EXERCISE PROMPT: Your answer should be the lines below from the one with "Military & Veterans Committee" to the one with "Career Connections", both included, given again exactly and with nothing added.

───── AVAILABLE DATA

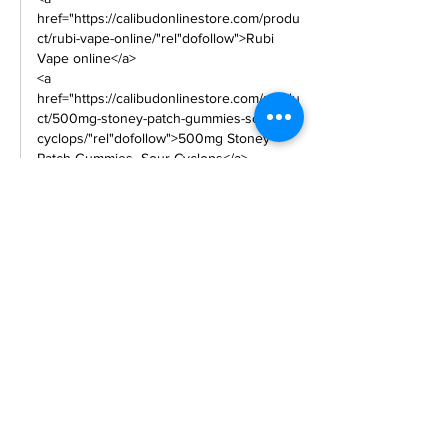
href="https://calibudonlinestore.com/produ
ct/rubi-vape-online/"rel"dofollow">Rubi 
Vape online</a>
<a 
href="https://calibudonlinestore.com/produ
ct/500mg-stoney-patch-gummies-sour-
cyclops/"rel"dofollow">500mg Stoney 
Patch Gummies- Sour Cyclops</a> 
<a 
href="https://calibudonlinestore.com/produ
ct/nerds-rope-400mg-
thc/"rel"dofollow">Nerds Rope – 400mg 
THC</a> 
<a 
href="https://calibudonlinestore.com/produ
ct/kushie-bites-cbd-
cookies/"rel"dofollow">Kushie Bites CBD 
Cookies</a> 
<a 
href="https://calibudonlinestore.com/produ
ct/cbd-relax-bears-
300mg/"rel"dofollow">CBD Relax Bears - 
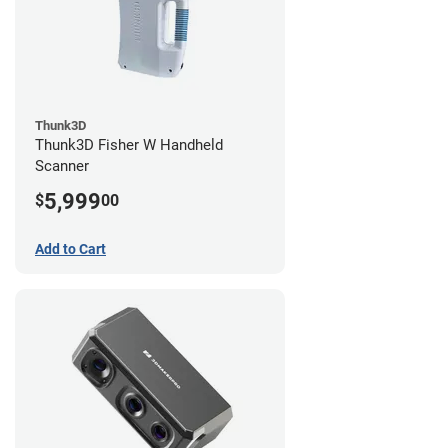
Thunk3D
Thunk3D Fisher W Handheld
Scanner
5,999
$
00
Add to Cart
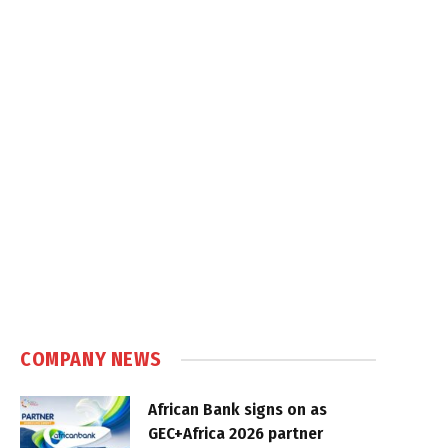
COMPANY NEWS
African Bank signs on as
GEC+Africa 2026 partner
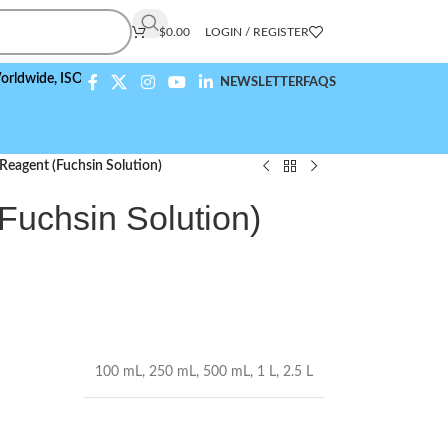
$
0.00
LOGIN / REGISTER
,
ISO 9001:2015 Compliant
NEWSLETTER
FAQS
 Reagent (Fuchsin Solution)
(Fuchsin Solution)
100 mL
,
250 mL
,
500 mL
,
1 L
,
2.5 L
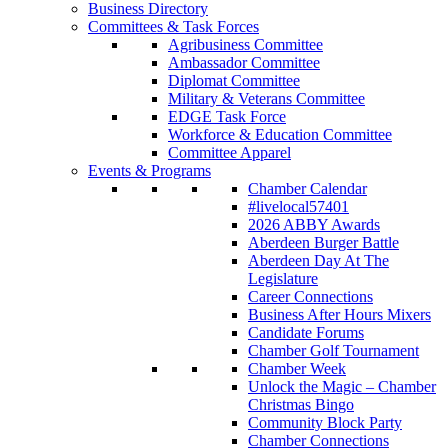
Business Directory
Committees & Task Forces
Agribusiness Committee
Ambassador Committee
Diplomat Committee
Military & Veterans Committee
EDGE Task Force
Workforce & Education Committee
Committee Apparel
Events & Programs
Chamber Calendar
#livelocal57401
2026 ABBY Awards
Aberdeen Burger Battle
Aberdeen Day At The
Legislature
Career Connections
Business After Hours Mixers
Candidate Forums
Chamber Golf Tournament
Chamber Week
Unlock the Magic – Chamber
Christmas Bingo
Community Block Party
Chamber Connections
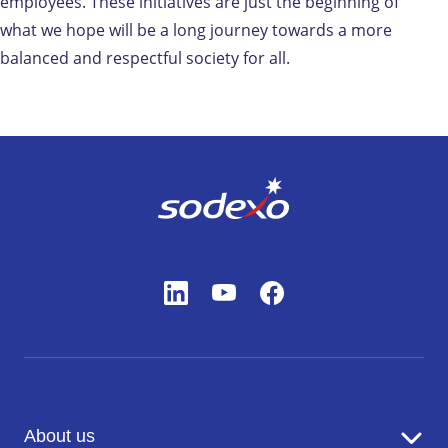
employees. These initiatives are just the beginning of
what we hope will be a long journey towards a more
balanced and respectful society for all.
About us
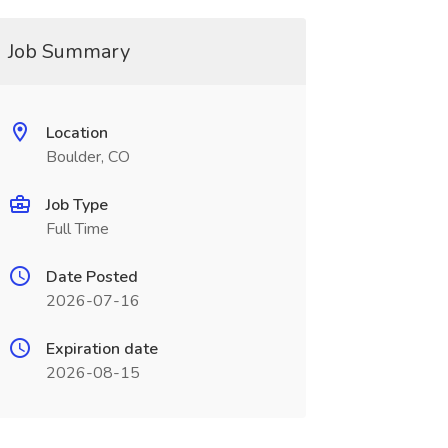
Job Summary
Location
Boulder, CO
Job Type
Full Time
Date Posted
2026-07-16
Expiration date
2026-08-15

──────────

YOUR SOLUTION:
Military & Veterans Committee
EDGE Task Force
Workforce & Education Committee
Committee Apparel
Events & Programs
Chamber Calendar
#livelocal57401
2026 ABBY Awards
Aberdeen Burger Battle
Aberdeen Day At The
Legislature
Career Connections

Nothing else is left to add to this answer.